La question de la persistance du « statistiquement correct » dans nos sociétés est centrale. Il est important que nous nous saisissions collectivement de ce sujet si nous souhaitons l’accomplissement d’une démocratie éclairée, responsable et moderne. Nous plaidons pour une éthique de la responsabilité statistique fondée sur huit principes cardinaux dont nous présentons ici les plus notables. Principe premier – « seul le significatif peut être signifiant » : il existe des indicateurs qui permettent d’évaluer la pertinence d’un résultat statistique qu’il convient de ne pas négliger si l’on veut pouvoir établir des principes généraux à partir de données particulières. Principe deuxième – « Disposer des compétences adéquates » : l’innumérisme, l’incapacité à raisonner dans la langue des mathématiques élémentaires constitue un écueil évident auquel la population générale est souvent confrontée, certes, mais qui concerne aussi souvent les professionnels du journalisme et les responsables politiques. Principe troisième – « Sur l’organisation des rédactions et des institutions » : « il n’est aucune rédaction de média sérieux d’envergure sans secrétaire de rédaction [… ] Bien qu’il soit très fréquent que des articles ou des enquêtes manipulent des données quantitatives ou traitent de problématiques ayant une dimension statistique avérée, il n’existe généralement pas de fonction similaire qualifiée du point de vue du traitement de la donnée chiffrée. Il en va de même au sein des grandes institutions pour ce qui relève des publications courantes ». Principe quatrième – « Exiger sources quantitatives et détails méthodologiques » : pour être valide scientifiquement, toute étude doit être librement reproductible par un tiers indépendant. Principe cinquième – « L’intolérance aux fraudes » : la manipulation consciente d’un résultat n’est pas un péché véniel, il s’agit d’une atteinte lourde à la bonne marche de nos processus démocratiques.

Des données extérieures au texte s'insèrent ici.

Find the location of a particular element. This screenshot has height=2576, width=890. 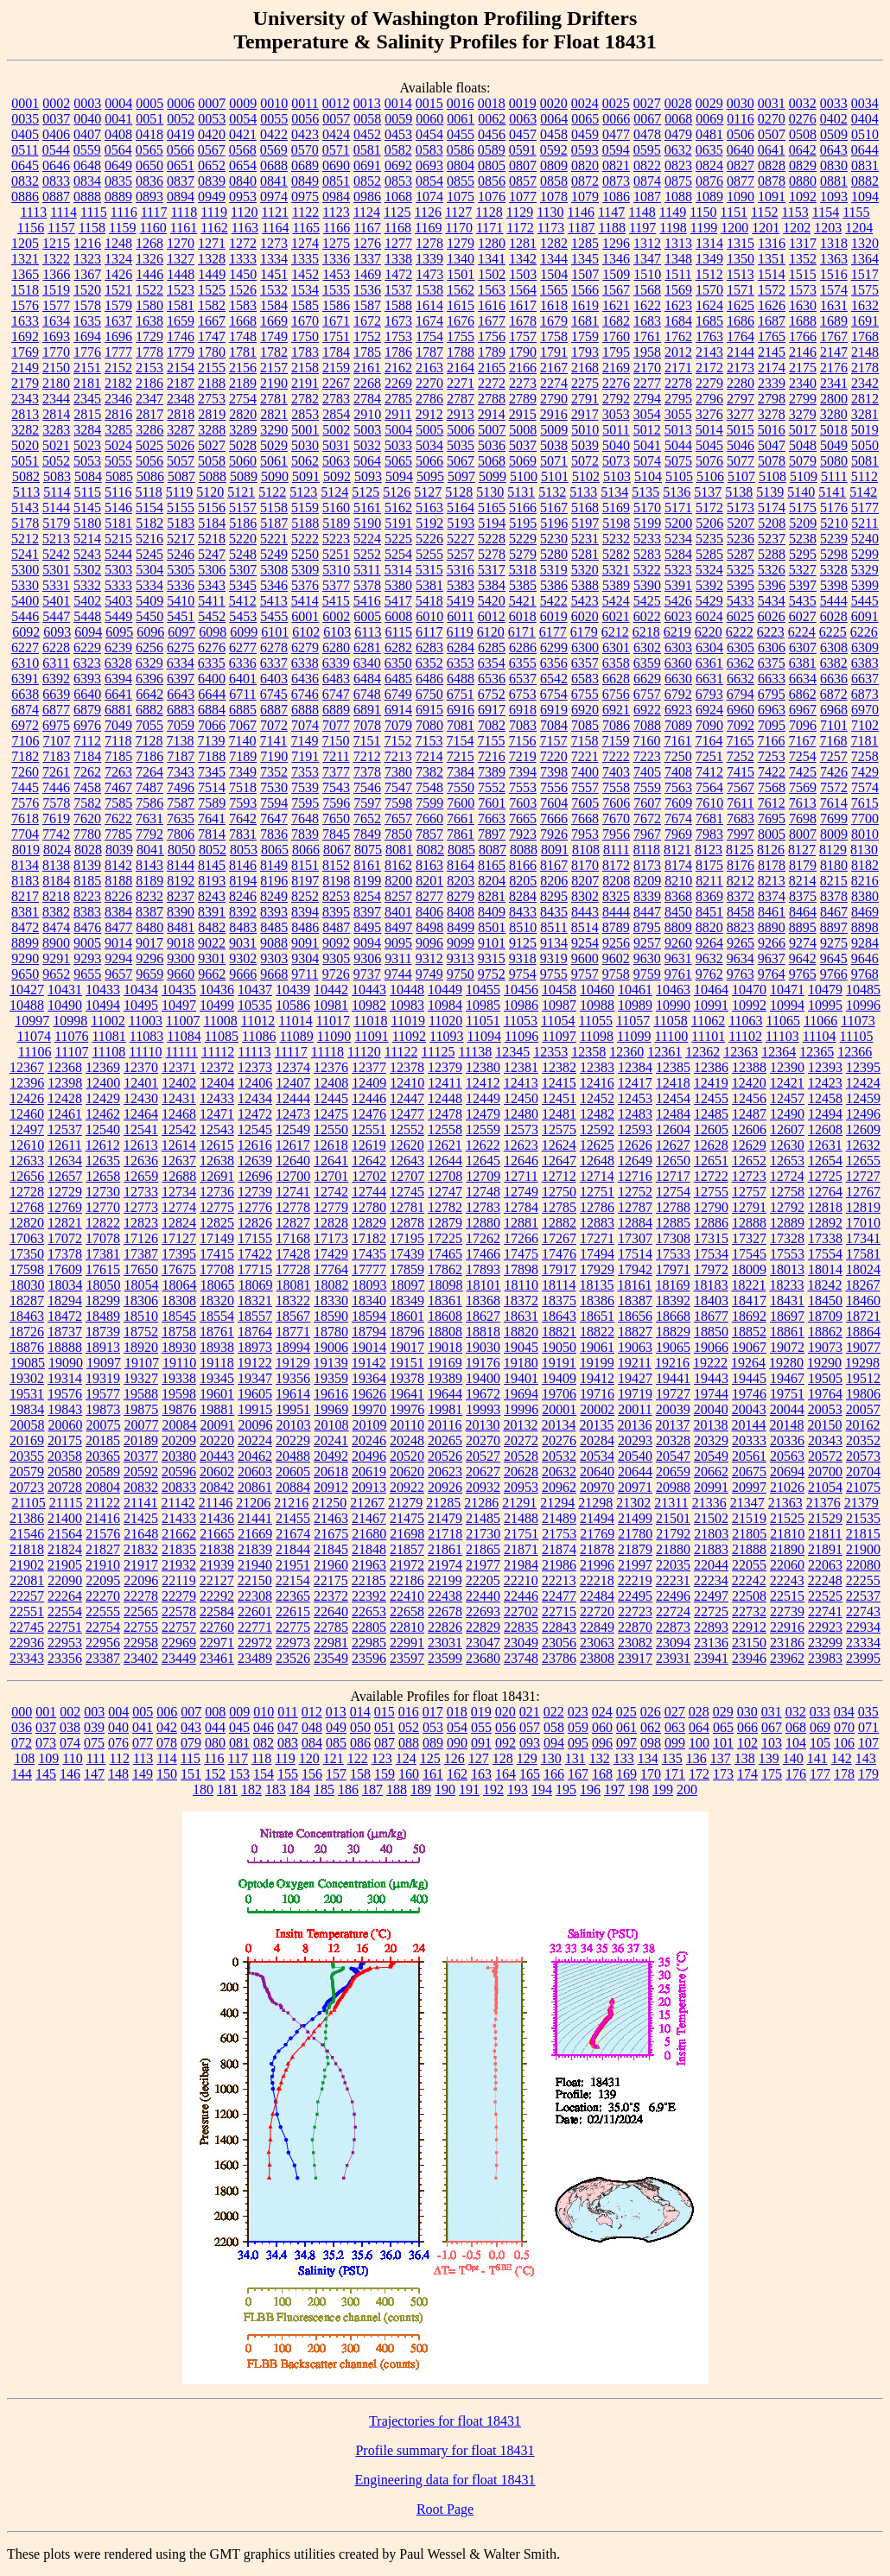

Le respect de ces principes ne saurait tarir parfaitement le flux du « statistiquement correct » ; il peut néanmoins l’assécher. C’est pourquoi nous devons ensemble les faire nôtres. Comme le précise la sociologue et politologue Dominique Schnapper (1) : il existe « une différence fondamentale entre les régimes totalitaires où le mensonge est utilisé comme une arme absolue et le mensonge lié à la logique de l’élection dans les démocraties. Les théoriciens du totalitarisme et les écrivains, [comme Orwell et Soljenitsyne], ont démontré que le mensonge est, avec la violence, l’instrument intrinsèque de leur pouvoir. Le mensonge par omission ou par présentation biaisée ou incomplète qui sont propres aux démocraties est d’un autre ordre, puisqu’il peut toujours être critiqué et discuté librement ». ■
* Sami Biasoni est Docteur en philosophie et diplômé en sciences cognitives de l’École normale supérieure, professeur chargé de cours à l’ESSEC. Il a dirigé en 2022 l’ouvrage collectif Malaise dans la langue française et a publié Le Statistiquement correct aux Éditions du Cerf en septembre 2023.
1. A. Barbanel et I. de Mecquenem, « La démocratie peut mourir de ses excès comme de ses insuffisances » (entretien, en ligne), Le DDV, n° 687, été 2022, consulté le 12 janvier 2023.